**DIRECTIONS FOR THIS TASK**. Using the data below, find how many lines include the word "arrow" and report that figure alone.

Saved data entries
↓

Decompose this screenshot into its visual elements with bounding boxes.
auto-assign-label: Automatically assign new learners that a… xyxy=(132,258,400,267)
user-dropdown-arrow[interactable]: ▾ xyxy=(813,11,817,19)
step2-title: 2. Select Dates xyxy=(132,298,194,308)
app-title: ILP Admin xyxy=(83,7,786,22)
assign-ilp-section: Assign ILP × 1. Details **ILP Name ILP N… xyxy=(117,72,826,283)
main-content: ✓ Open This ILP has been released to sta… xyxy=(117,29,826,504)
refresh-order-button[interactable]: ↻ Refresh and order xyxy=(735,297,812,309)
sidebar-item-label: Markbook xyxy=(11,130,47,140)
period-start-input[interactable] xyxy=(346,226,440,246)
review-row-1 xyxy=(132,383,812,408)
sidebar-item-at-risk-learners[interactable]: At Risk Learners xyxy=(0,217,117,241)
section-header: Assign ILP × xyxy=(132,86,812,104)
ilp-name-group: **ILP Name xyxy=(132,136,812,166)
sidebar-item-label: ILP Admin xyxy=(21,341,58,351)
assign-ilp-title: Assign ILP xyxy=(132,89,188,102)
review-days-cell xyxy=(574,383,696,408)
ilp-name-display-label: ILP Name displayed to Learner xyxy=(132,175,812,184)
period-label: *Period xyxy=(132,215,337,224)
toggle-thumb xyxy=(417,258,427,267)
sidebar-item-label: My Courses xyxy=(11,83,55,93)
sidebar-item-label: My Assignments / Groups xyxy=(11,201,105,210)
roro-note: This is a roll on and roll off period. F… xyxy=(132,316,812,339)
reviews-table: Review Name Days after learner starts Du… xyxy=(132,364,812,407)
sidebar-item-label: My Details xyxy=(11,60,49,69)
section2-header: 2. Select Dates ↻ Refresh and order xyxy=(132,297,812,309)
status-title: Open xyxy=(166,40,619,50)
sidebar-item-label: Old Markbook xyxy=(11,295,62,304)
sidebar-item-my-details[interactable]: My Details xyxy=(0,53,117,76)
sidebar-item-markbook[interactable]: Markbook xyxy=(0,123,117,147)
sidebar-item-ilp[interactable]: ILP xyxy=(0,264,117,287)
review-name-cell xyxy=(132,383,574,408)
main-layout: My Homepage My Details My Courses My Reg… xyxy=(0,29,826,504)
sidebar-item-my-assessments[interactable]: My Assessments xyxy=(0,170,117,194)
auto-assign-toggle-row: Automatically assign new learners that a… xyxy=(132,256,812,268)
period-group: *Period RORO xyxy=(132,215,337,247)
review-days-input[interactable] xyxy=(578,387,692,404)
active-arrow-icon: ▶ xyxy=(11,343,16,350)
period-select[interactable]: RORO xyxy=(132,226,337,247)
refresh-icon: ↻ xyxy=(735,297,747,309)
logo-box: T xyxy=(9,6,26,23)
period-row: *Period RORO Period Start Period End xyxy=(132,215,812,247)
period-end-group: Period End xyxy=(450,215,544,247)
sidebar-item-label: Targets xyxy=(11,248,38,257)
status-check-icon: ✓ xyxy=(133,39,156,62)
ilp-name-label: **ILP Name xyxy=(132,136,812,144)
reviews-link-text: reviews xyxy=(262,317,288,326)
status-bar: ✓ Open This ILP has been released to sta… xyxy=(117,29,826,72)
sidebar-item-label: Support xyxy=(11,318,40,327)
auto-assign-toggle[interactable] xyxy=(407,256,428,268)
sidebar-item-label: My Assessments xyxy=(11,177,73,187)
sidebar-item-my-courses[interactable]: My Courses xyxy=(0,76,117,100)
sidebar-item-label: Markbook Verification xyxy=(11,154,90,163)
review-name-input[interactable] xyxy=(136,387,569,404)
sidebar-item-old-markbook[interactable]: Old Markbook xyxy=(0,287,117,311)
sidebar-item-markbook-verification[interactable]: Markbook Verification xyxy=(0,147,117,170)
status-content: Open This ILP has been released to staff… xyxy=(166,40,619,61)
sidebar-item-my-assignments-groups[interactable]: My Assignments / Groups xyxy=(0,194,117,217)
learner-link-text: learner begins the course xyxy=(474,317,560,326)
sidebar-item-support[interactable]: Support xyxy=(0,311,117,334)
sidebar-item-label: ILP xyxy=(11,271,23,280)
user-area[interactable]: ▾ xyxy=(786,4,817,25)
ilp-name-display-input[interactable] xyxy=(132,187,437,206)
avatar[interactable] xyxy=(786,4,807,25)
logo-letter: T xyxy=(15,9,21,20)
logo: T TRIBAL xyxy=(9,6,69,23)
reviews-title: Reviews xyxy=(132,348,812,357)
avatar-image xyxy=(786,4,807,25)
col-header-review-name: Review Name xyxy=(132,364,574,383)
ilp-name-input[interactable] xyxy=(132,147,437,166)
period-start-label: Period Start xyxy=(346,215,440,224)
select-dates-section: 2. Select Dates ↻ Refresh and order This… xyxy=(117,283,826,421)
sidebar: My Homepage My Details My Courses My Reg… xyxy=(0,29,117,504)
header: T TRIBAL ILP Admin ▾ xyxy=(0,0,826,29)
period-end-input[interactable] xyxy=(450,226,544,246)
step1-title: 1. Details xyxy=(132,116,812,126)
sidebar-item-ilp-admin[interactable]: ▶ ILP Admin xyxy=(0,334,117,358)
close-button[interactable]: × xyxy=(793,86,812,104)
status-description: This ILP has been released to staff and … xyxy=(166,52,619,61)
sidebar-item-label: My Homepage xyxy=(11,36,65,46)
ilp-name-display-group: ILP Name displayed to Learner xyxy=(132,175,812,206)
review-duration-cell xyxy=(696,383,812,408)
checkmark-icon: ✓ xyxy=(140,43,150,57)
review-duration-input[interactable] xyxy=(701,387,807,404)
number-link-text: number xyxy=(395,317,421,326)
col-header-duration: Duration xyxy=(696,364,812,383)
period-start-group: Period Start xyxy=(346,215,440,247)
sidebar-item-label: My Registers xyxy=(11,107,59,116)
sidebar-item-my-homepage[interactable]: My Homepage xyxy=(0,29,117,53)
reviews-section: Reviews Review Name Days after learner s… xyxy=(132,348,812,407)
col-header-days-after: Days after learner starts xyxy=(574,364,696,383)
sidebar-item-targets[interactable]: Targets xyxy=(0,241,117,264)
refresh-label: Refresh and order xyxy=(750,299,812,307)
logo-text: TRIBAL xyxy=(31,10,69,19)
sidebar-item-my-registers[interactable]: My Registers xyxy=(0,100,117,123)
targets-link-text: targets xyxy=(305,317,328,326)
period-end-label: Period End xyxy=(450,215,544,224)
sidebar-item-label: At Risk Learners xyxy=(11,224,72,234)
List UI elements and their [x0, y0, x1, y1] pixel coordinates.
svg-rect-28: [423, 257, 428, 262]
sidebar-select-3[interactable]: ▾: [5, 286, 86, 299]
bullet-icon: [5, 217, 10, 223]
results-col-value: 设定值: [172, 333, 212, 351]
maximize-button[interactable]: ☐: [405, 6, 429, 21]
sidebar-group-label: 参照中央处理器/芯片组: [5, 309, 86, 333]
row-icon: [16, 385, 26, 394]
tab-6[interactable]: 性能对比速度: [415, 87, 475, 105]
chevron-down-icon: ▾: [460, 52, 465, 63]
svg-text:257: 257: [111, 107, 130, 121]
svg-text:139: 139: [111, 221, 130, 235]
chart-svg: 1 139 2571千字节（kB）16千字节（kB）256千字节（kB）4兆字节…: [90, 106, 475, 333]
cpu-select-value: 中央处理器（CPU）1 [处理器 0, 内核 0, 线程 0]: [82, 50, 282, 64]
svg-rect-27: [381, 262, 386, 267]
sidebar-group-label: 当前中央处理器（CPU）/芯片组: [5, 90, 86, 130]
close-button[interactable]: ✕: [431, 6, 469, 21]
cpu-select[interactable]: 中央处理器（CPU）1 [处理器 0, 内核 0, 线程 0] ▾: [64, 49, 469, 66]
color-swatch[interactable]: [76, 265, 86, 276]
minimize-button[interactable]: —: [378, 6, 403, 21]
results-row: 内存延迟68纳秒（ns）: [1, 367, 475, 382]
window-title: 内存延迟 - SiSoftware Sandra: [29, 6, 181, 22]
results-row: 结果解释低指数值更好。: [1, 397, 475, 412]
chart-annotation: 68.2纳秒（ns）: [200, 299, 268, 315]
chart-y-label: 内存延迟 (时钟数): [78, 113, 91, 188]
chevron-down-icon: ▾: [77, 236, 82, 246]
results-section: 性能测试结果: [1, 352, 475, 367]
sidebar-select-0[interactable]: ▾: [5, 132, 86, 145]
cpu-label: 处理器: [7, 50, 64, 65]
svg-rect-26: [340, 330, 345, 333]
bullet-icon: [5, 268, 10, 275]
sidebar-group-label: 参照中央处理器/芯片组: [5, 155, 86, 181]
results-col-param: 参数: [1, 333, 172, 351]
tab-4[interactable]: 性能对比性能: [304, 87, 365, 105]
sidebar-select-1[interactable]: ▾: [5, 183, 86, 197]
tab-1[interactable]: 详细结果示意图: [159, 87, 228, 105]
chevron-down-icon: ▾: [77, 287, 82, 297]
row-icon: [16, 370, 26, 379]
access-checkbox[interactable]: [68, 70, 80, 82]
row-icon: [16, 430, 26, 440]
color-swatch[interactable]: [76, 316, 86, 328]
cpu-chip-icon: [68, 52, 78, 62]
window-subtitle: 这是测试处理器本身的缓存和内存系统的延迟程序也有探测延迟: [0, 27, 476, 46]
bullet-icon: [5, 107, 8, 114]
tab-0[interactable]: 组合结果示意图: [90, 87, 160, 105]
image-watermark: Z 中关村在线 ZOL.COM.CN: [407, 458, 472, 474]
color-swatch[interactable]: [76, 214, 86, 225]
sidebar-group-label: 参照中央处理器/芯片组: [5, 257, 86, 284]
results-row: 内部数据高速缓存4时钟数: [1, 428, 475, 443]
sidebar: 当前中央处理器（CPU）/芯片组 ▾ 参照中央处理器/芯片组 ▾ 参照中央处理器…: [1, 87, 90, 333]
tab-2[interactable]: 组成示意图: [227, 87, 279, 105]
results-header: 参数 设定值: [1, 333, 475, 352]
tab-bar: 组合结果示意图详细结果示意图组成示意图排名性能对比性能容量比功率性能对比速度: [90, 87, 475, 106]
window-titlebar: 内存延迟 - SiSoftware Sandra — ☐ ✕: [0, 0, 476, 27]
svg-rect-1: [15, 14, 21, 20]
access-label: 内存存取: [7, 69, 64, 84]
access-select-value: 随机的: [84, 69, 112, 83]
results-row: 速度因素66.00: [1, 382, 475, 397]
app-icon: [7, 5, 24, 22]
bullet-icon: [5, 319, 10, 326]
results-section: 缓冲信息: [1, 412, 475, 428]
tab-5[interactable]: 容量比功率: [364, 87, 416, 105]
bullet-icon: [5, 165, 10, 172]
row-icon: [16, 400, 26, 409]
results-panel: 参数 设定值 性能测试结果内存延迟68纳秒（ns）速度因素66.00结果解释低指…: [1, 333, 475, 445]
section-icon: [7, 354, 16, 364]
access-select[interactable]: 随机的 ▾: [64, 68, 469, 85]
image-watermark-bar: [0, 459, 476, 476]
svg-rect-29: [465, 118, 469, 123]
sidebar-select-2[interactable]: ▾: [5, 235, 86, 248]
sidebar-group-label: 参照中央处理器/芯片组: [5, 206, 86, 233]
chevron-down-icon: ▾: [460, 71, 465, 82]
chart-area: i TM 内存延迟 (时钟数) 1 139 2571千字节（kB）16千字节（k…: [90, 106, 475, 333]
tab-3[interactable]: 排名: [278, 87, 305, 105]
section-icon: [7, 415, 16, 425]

↑

**YOUR SOLUTION**. 2